(DATA PROVIDED begins)
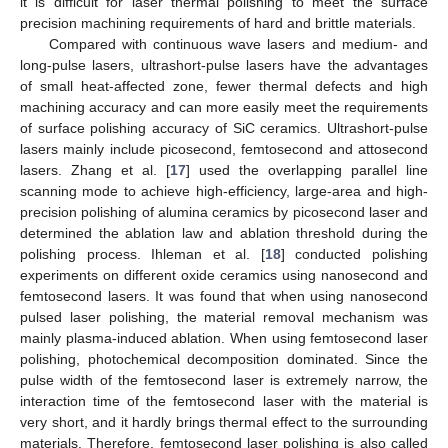
it is difficult for laser thermal polishing to meet the surface
precision machining requirements of hard and brittle materials.
Compared with continuous wave lasers and medium- and
long-pulse lasers, ultrashort-pulse lasers have the advantages
of small heat-affected zone, fewer thermal defects and high
machining accuracy and can more easily meet the requirements
of surface polishing accuracy of SiC ceramics. Ultrashort-pulse
lasers mainly include picosecond, femtosecond and attosecond
lasers. Zhang et al. [
17
] used the overlapping parallel line
scanning mode to achieve high-efficiency, large-area and high-
precision polishing of alumina ceramics by picosecond laser and
determined the ablation law and ablation threshold during the
polishing process. Ihleman et al. [
18
] conducted polishing
experiments on different oxide ceramics using nanosecond and
femtosecond lasers. It was found that when using nanosecond
pulsed laser polishing, the material removal mechanism was
mainly plasma-induced ablation. When using femtosecond laser
polishing, photochemical decomposition dominated. Since the
pulse width of the femtosecond laser is extremely narrow, the
interaction time of the femtosecond laser with the material is
very short, and it hardly brings thermal effect to the surrounding
materials. Therefore, femtosecond laser polishing is also called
(DATA PROVIDED ends)
--- YOUR TASK ---
Leaving every picture out, write out exactly the lines from the beginning of the listing above to the line with "of small heat-affected", inclusive.

--- ANSWER SPACE ---
it is difficult for laser thermal polishing to meet the surface
precision machining requirements of hard and brittle materials.
Compared with continuous wave lasers and medium- and
long-pulse lasers, ultrashort-pulse lasers have the advantages
of small heat-affected zone, fewer thermal defects and high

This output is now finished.